GeoTessera Documentation¶
GeoTessera provides access to open geospatial embeddings from the Tessera foundation model (paper). Tessera processes Sentinel-1 and Sentinel-2 satellite imagery to generate 128-channel representation maps at 10m resolution, compressing a full year of temporal-spectral features into dense representations optimized for downstream geospatial analysis tasks.
Overview¶
GeoTessera is built around a two-step workflow:
Retrieve embeddings: Fetch raw numpy arrays with CRS/transform information for a geographic bounding box
Export to desired format: Save as raw numpy arrays or convert to georeferenced GeoTIFF files with preserved projections
Key Features¶
Global Coverage: Access embeddings for any terrestrial location worldwide where data exists
Flexible Formats: Export as numpy arrays for analysis or GeoTIFF for GIS integration
Cloud-Native Zarr Access: Stream embeddings directly via
GeoTesseraZarrwithout downloading filesProjection Preservation: Native UTM projections preserved from landmask tiles
High Resolution: 10m spatial resolution
Temporal Compression: Full year of satellite observations in each embedding
Multi-spectral: Combines Sentinel-1 SAR and Sentinel-2 optical data
Country Support: Download by country name or custom regions
Resume Capability: Both TIFF and NPY downloads skip existing files automatically
Efficient Registry: Block-based lazy loading of only required data
Easy Access: Python API and CLI with automatic caching
Installation¶
Requires Python 3.12 or later. Install GeoTessera using pip:
pip install geotessera
For development installation:
git clone https://github.com/ucam-eo/geotessera
cd geotessera
pip install -e .
Quick Start¶
Check data availability first:
# Generate coverage visualizations (creates PNG map, JSON data, and interactive HTML globe)
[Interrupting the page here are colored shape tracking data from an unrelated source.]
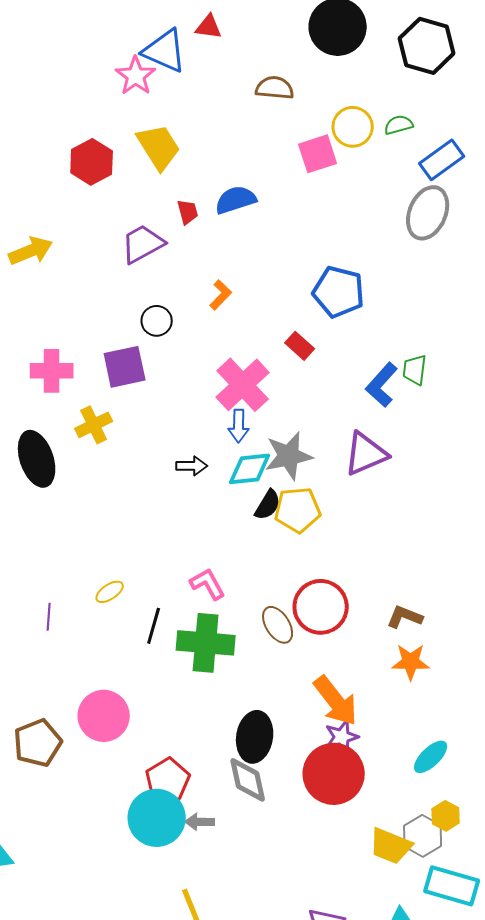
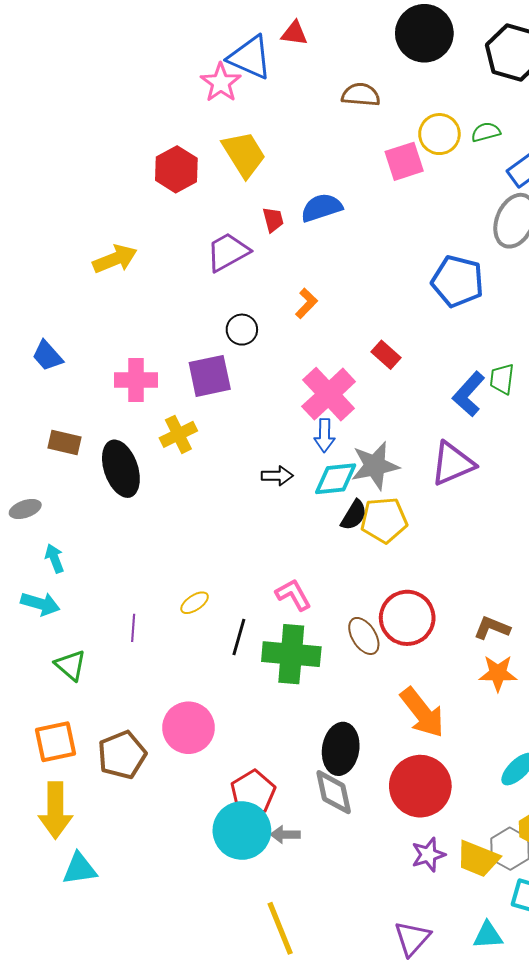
blue pentagon: (339, 292) -> (458, 281), moved
purple star: (342, 737) -> (428, 855), moved

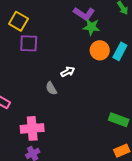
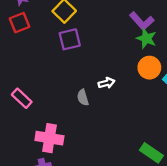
purple square: (29, 43) -> (70, 39), turned -30

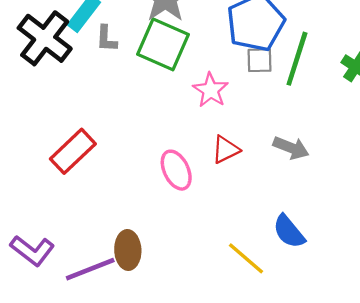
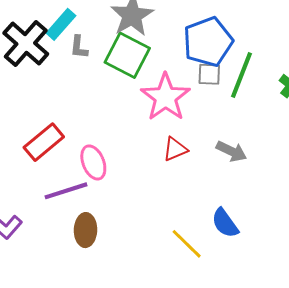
pink star: (211, 90) -> (166, 97), size x1.6
pink ellipse: (176, 170) -> (93, 162), moved
purple line: (90, 269) -> (66, 191), moved

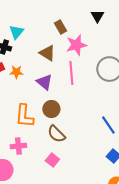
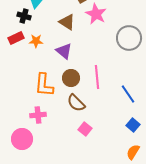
pink star: (76, 45) -> (96, 14), turned -30
pink line: (71, 73) -> (97, 77), moved
pink square: (52, 160) -> (85, 129), moved

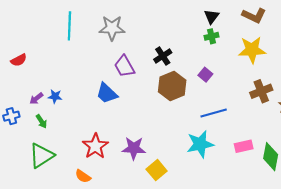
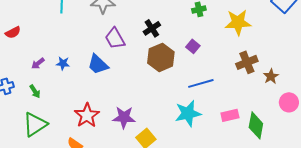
blue star: (55, 96) -> (63, 63), moved
purple arrow: (36, 98) -> (38, 63), moved

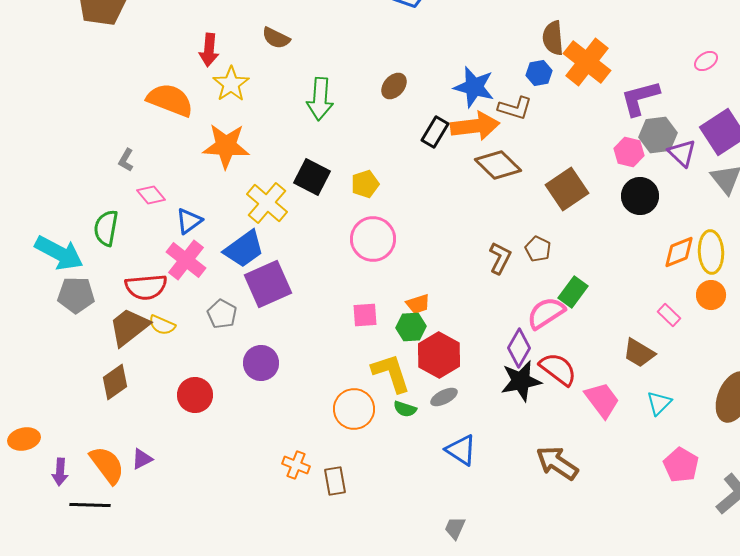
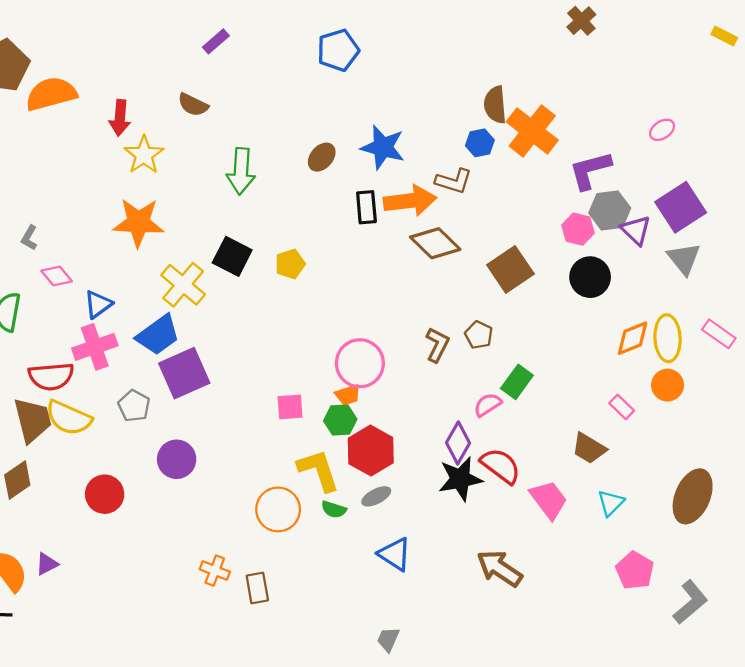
blue star: (474, 87) -> (383, 147), moved
orange semicircle: (170, 100) -> (51, 94), moved, turned -36
black rectangle: (435, 132) -> (366, 207), turned -36
pink circle: (373, 239) -> (360, 363), moved
pink cross: (186, 260) -> (95, 347), turned 33
pink semicircle: (546, 313) -> (488, 405), size x0.7
yellow semicircle: (162, 325) -> (69, 418), size x1.6
brown trapezoid: (129, 327) -> (33, 420), turned 114

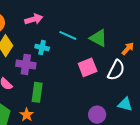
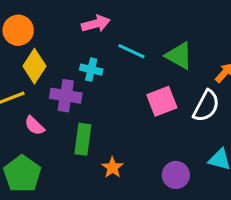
pink arrow: (34, 19) -> (96, 24), moved
orange star: (27, 115) -> (112, 168), moved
geotessera coverage --output coverage_map.png
# Creates: coverage_map.png, coverage.json, globe.html
# View coverage for a specific year
geotessera coverage --year 2024
# Check coverage for a single country with precise boundary outline
geotessera coverage --country "United Kingdom"
geotessera coverage --country uk # Also accepts country codes
Download embeddings in your preferred format:
# Download as GeoTIFF (default, georeferenced, ready for GIS)
geotessera download --bbox "-0.2,51.4,0.1,51.6" --year 2024 --output ./london_tiffs --bands 1,2,3
# Download as quantized numpy arrays (for analysis, includes scales and landmask TIFFs)
geotessera download --bbox "-0.2,51.4,0.1,51.6" --format npy --year 2024 --output ./london_arrays
# NPY format includes: quantized .npy, _scales.npy, and landmask .tiff files
# Download by country name with precise boundary filtering
geotessera download --country "United Kingdom" --year 2024 --output ./uk_tiles
# Download tiles from a region file (supports GeoJSON, Shapefile, or URLs)
geotessera download --region-file example/CB.geojson --year 2024 --output ./cambridge
geotessera download --region-file https://example.com/region.geojson --year 2024 --output ./remote_region
Python API usage:
from geotessera import GeoTessera
# Initialize client
gt = GeoTessera()
# Method 1: Fetch a single tile with CRS information
embedding, crs, transform = gt.fetch_embedding(lon=0.15, lat=52.05, year=2024)
print(f"Shape: {embedding.shape}") # e.g., (1200, 1200, 128)
print(f"CRS: {crs}") # UTM projection
# Method 2: Fetch all tiles in a bounding box
bbox = (-0.2, 51.4, 0.1, 51.6) # (min_lon, min_lat, max_lon, max_lat)
tiles_to_fetch = gt.registry.load_blocks_for_region(bounds=bbox, year=2024)
tiles = gt.fetch_embeddings(tiles_to_fetch)
for year, tile_lon, tile_lat, embedding, crs, transform in tiles:
print(f"Tile ({tile_lon}, {tile_lat}): {embedding.shape}")
# Method 3: Sample embeddings at specific point locations
points = [(0.15, 52.05), (0.25, 52.15), (-0.05, 51.55)] # (lon, lat) tuples
embeddings = gt.sample_embeddings_at_points(points, year=2024)
print(f"Sampled embeddings shape: {embeddings.shape}") # (3, 128)
# Export as GeoTIFF files with preserved UTM projections
tiles_to_fetch = gt.registry.load_blocks_for_region(bounds=bbox, year=2024)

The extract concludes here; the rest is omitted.